Entre os principais pontos anunciados estão:
Prazo de pagamento / até 8 anos
Prazo para produtores com sucessivas frustrações de safra / até 10 anos
Carência / até 2 anos para início do pagamento
Juros estimados / 5%, 8% e 11% ao ano, conforme o porte do produtor
Garantias / reaproveitamento das garantias já existentes, evitando novas exigências sempre que possível
Perdas por preços / produtores afetados pela forte redução da renda também poderão ser contemplados, desde que atendam aos critérios estabelecidos
Fundo Garantidor / criação de mecanismo para reduzir o risco das operações futuras
Segundo foi informado durante a apresentação, produtores que acumularam mais de duas frustrações de safra poderão acessar as condições mais favoráveis, com prazo de até dez anos para pagamento da dívida, enquanto os demais casos deverão contar com prazo de até oito anos.

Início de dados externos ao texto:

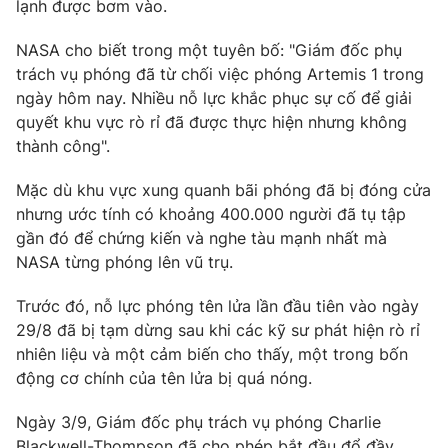
Phim VTV
lạnh được bơm vào.
Giải trí
Hậu trường
NASA cho biết trong một tuyên bố: "Giám đốc phụ
Điện ảnh
trách vụ phóng đã từ chối việc phóng Artemis 1 trong
Đời sống
Nhân vật
ngày hôm nay. Nhiều nỗ lực khắc phục sự cố để giải
Âm nhạc
Du lịch
quyết khu vực rò rỉ đã được thực hiện nhưng không
Khán giả
Giáo dục
Sao
thành công".
Làm đẹp
Giải sao mai
Tuyển sinh
Mặc dù khu vực xung quanh bãi phóng đã bị đóng cửa
Công nghệ
Chất lượng cuộc sống
nhưng ước tính có khoảng 400.000 người đã tụ tập
Học trực tuyến
Hitech Công nghệ tương lai
gần đó để chứng kiến và nghe tàu mạnh nhất mà
Giao lưu trực tuyến
NASA từng phóng lên vũ trụ.
Sản phẩm
Trước đó, nỗ lực phóng tên lửa lần đầu tiên vào ngày
Lịch phát sóng
Thị trường
29/8 đã bị tạm dừng sau khi các kỹ sư phát hiện rò rỉ
nhiên liệu và một cảm biến cho thấy, một trong bốn
Tư vấn
động cơ chính của tên lửa bị quá nóng.
Chuyên mục khác
Emagazine
Ngày 3/9, Giám đốc phụ trách vụ phóng Charlie
Podcast
Blackwell-Thompson đã cho phép bắt đầu đổ đầy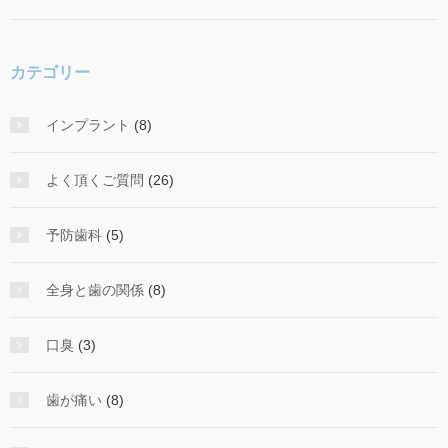
カテゴリー
インプラント
(8)
よく頂くご質問
(26)
予防歯科
(5)
全身と歯の関係
(8)
口臭
(3)
歯が痛い
(8)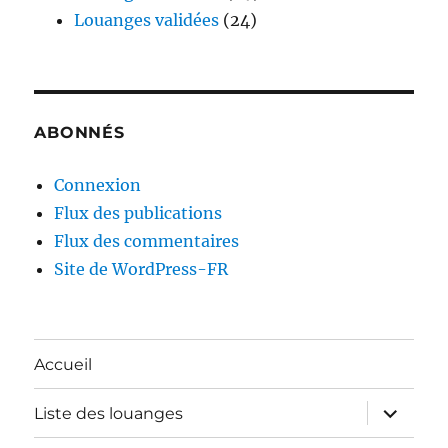
Louanges validées
(24)
ABONNÉS
Connexion
Flux des publications
Flux des commentaires
Site de WordPress-FR
Accueil
ouvrir
Liste des louanges
le
sous-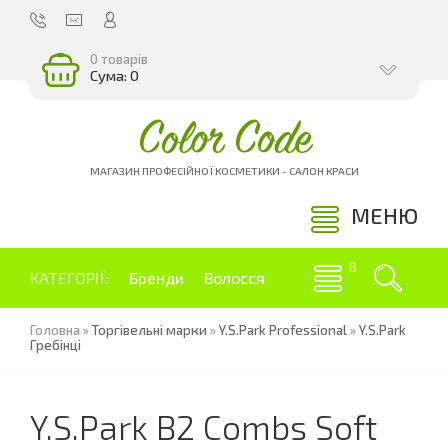
0 товарів
Сума: 0
Color Code
МАГАЗИН ПРОФЕСІЙНОЇ КОСМЕТИКИ - САЛОН КРАСИ
МЕНЮ
КАТЕГОРІЇ:
Бренди
Волосся
Головна
»
Торгівельні марки
»
Y.S.Park Professional
»
Y.S.Park
Гребінці
Y.S.Park B2 Combs Soft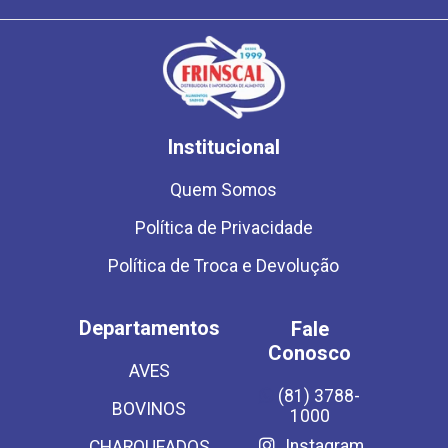
Institucional
Quem Somos
Política de Privacidade
Política de Troca e Devolução
Departamentos
Fale
Conosco
AVES
(81) 3788-
BOVINOS
1000
Instagram
CHARQUEADOS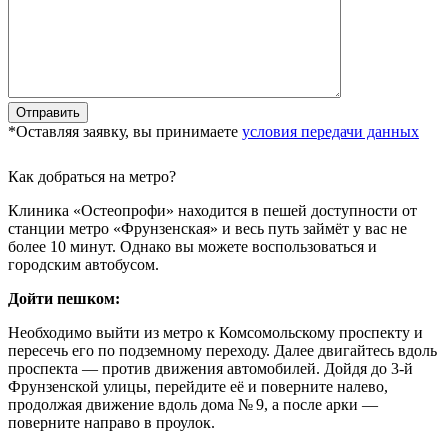
*Оставляя заявку, вы принимаете
условия передачи данных
Как добраться на метро?
Клиника «Остеопрофи» находится в пешей доступности от
станции метро «Фрунзенская» и весь путь займёт у вас не
более 10 минут. Однако вы можете воспользоваться и
городским автобусом.
Дойти пешком:
Необходимо выйти из метро к Комсомольскому проспекту и
пересечь его по подземному переходу. Далее двигайтесь вдоль
проспекта — против движения автомобилей. Дойдя до 3-й
Фрунзенской улицы, перейдите её и поверните налево,
продолжая движение вдоль дома № 9, а после арки —
поверните направо в проулок.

Também foi anunciada uma carência que poderá chegar a dois anos antes do reinício das amortizações, permitindo que o produtor recupere sua capacidade produtiva antes de voltar a quitar os financiamentos.
Outro aspecto considerado bastante positivo é a previsão de reaproveitamento das garantias já vinculadas às operações, reduzindo a necessidade de oferecer novos imóveis ou patrimônio adicional para formalizar a renegociação.
Queda dos preços também entra na discussão
Um dos pontos mais aguardados pelo setor foi a confirmação de que o Governo aceitou ampliar o alcance da medida para contemplar, além das perdas climáticas, produtores cuja capacidade de pagamento foi comprometida pela forte redução dos preços agrícolas.
Essa inclusão representa uma importante conquista das negociações conduzidas pela Frente Parlamentar da Agropecuária, que defendia o reconhecimento de que, em muitas regiões do país, a crise financeira não decorreu apenas da redução da produtividade, mas também da expressiva queda da rentabilidade das lavouras.
CPRs também poderão ser contempladas
Durante o anúncio, foi informado que a proposta também deverá alcançar operações formalizadas por meio de Cédulas de Produto Rural (CPR), um dos instrumentos mais utilizados atualmente no financiamento da produção agrícola. No entanto, o alcance exato dessa inclusão — como os tipos de CPR e as condições de enquadramento — ainda dependerá da redação definitiva da Medida Provisória.
Período de transição para os vencimentos
Outro ponto mencionado durante a apresentação foi a previsão de um período de aproximadamente 30 dias para a implementação das medidas após a edição da MP. A expectativa é de que esse intervalo permita a regulamentação do programa e a adequação dos procedimentos pelas instituições financeiras. Entretanto, os efeitos práticos desse período — especialmente em relação aos vencimentos de parcelas — ainda dependem da redação oficial da Medida Provisória e de sua regulamentação.
Ainda é preciso aguardar o texto oficial
Embora o anúncio tenha trazido grande expectativa ao setor, é importante destacar que todos os detalhes somente serão confirmados com a publicação da Medida Provisória no Diário Oficial da União.
Será o texto oficial que definirá, de forma precisa:
• quais operações poderão ser renegociadas;
• quais produtores terão direito ao prazo de dez anos;
• quais modalidades de crédito serão abrangidas;
• os critérios para comprovação das perdas;
• os limites financeiros;
• as taxas de juros aplicáveis;
• os procedimentos que deverão ser observados pelas instituições financeiras.
Um passo importante para a recuperação do agro
A apresentação da Medida Provisória representa um dos movimentos mais relevantes dos últimos anos na tentativa de enfrentar o elevado endividamento do setor agropecuário. Para milhares de produtores, especialmente no Rio Grande do Sul, onde sucessivas adversidades climáticas comprometeram a renda das propriedades, a iniciativa pode representar a oportunidade de reorganizar o passivo financeiro, preservar a atividade produtiva e restabelecer o acesso ao crédito rural.
Agora, toda a atenção se volta para a publicação oficial da MP, que definirá, em caráter definitivo, as regras que nortearão a maior renegociação de dívidas rurais dos últimos anos.